Every entry below must be copied exactly, with nothing left out.

━━━━━ Excerpted data ━━━━━

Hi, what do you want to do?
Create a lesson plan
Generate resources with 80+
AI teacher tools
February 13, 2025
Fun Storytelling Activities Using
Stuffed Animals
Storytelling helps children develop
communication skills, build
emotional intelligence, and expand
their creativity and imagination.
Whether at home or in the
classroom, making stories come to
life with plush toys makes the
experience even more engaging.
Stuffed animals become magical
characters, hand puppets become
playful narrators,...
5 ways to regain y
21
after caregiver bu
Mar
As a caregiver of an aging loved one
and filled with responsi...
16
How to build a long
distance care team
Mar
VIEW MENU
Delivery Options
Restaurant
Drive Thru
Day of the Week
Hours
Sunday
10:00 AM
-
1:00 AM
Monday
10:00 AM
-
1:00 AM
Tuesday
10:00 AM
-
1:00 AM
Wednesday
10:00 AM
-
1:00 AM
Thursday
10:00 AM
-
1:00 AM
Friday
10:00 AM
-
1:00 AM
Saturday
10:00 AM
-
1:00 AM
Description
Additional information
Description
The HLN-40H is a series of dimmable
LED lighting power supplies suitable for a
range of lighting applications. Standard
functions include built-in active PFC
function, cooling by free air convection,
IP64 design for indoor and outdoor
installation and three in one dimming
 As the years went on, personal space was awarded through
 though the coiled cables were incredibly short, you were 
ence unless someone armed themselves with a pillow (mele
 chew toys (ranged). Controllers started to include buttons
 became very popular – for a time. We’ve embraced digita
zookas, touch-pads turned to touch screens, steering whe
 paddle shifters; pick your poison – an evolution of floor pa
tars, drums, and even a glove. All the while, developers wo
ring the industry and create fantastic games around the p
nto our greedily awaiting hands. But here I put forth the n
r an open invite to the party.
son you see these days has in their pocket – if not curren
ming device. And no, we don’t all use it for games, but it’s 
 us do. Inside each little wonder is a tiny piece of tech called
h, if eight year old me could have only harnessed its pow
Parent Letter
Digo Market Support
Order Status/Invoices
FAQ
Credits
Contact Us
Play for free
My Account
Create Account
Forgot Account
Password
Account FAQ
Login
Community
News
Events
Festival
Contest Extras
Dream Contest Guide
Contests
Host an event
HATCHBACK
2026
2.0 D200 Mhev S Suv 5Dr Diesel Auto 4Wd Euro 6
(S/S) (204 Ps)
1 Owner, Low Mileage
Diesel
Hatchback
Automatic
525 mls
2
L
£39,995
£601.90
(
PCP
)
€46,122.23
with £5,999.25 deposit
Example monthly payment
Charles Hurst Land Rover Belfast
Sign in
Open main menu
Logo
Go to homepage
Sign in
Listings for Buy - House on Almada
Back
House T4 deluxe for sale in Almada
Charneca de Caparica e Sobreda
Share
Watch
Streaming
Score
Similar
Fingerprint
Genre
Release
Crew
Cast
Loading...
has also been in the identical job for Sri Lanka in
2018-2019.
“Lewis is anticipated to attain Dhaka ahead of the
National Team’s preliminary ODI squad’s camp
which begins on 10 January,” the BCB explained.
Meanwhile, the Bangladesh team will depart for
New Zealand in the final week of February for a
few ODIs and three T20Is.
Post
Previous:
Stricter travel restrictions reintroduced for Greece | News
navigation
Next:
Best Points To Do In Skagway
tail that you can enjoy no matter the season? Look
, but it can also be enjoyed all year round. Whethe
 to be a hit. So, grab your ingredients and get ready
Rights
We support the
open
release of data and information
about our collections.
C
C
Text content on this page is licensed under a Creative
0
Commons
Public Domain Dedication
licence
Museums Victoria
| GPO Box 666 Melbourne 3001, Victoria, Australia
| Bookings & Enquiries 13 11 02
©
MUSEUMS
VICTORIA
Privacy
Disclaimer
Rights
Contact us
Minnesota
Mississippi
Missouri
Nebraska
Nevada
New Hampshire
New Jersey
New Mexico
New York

━━━━━

§ **Solution**:
Hi, what do you want to do?
Create a lesson plan
Generate resources with 80+
AI teacher tools
February 13, 2025
Fun Storytelling Activities Using
Stuffed Animals
Storytelling helps children develop
communication skills, build
emotional intelligence, and expand
their creativity and imagination.
Whether at home or in the
classroom, making stories come to
life with plush toys makes the
experience even more engaging.
Stuffed animals become magical
characters, hand puppets become
playful narrators,...
5 ways to regain y
21
after caregiver bu
Mar
As a caregiver of an aging loved one
and filled with responsi...
16
How to build a long
distance care team
Mar
VIEW MENU
Delivery Options
Restaurant
Drive Thru
Day of the Week
Hours
Sunday
10:00 AM
-
1:00 AM
Monday
10:00 AM
-
1:00 AM
Tuesday
10:00 AM
-
1:00 AM
Wednesday
10:00 AM
-
1:00 AM
Thursday
10:00 AM
-
1:00 AM
Friday
10:00 AM
-
1:00 AM
Saturday
10:00 AM
-
1:00 AM
Description
Additional information
Description
The HLN-40H is a series of dimmable
LED lighting power supplies suitable for a
range of lighting applications. Standard
functions include built-in active PFC
function, cooling by free air convection,
IP64 design for indoor and outdoor
installation and three in one dimming
 As the years went on, personal space was awarded through
 though the coiled cables were incredibly short, you were 
ence unless someone armed themselves with a pillow (mele
 chew toys (ranged). Controllers started to include buttons
 became very popular – for a time. We’ve embraced digita
zookas, touch-pads turned to touch screens, steering whe
 paddle shifters; pick your poison – an evolution of floor pa
tars, drums, and even a glove. All the while, developers wo
ring the industry and create fantastic games around the p
nto our greedily awaiting hands. But here I put forth the n
r an open invite to the party.
son you see these days has in their pocket – if not curren
ming device. And no, we don’t all use it for games, but it’s 
 us do. Inside each little wonder is a tiny piece of tech called
h, if eight year old me could have only harnessed its pow
Parent Letter
Digo Market Support
Order Status/Invoices
FAQ
Credits
Contact Us
Play for free
My Account
Create Account
Forgot Account
Password
Account FAQ
Login
Community
News
Events
Festival
Contest Extras
Dream Contest Guide
Contests
Host an event
HATCHBACK
2026
2.0 D200 Mhev S Suv 5Dr Diesel Auto 4Wd Euro 6
(S/S) (204 Ps)
1 Owner, Low Mileage
Diesel
Hatchback
Automatic
525 mls
2
L
£39,995
£601.90
(
PCP
)
€46,122.23
with £5,999.25 deposit
Example monthly payment
Charles Hurst Land Rover Belfast
Sign in
Open main menu
Logo
Go to homepage
Sign in
Listings for Buy - House on Almada
Back
House T4 deluxe for sale in Almada
Charneca de Caparica e Sobreda
Share
Watch
Streaming
Score
Similar
Fingerprint
Genre
Release
Crew
Cast
Loading...
has also been in the identical job for Sri Lanka in
2018-2019.
“Lewis is anticipated to attain Dhaka ahead of the
National Team’s preliminary ODI squad’s camp
which begins on 10 January,” the BCB explained.
Meanwhile, the Bangladesh team will depart for
New Zealand in the final week of February for a
few ODIs and three T20Is.
Post
Previous:
Stricter travel restrictions reintroduced for Greece | News
navigation
Next:
Best Points To Do In Skagway
tail that you can enjoy no matter the season? Look
, but it can also be enjoyed all year round. Whethe
 to be a hit. So, grab your ingredients and get ready
Rights
We support the
open
release of data and information
about our collections.
C
C
Text content on this page is licensed under a Creative
0
Commons
Public Domain Dedication
licence
Museums Victoria
| GPO Box 666 Melbourne 3001, Victoria, Australia
| Bookings & Enquiries 13 11 02
©
MUSEUMS
VICTORIA
Privacy
Disclaimer
Rights
Contact us
Minnesota
Mississippi
Missouri
Nebraska
Nevada
New Hampshire
New Jersey
New Mexico
New York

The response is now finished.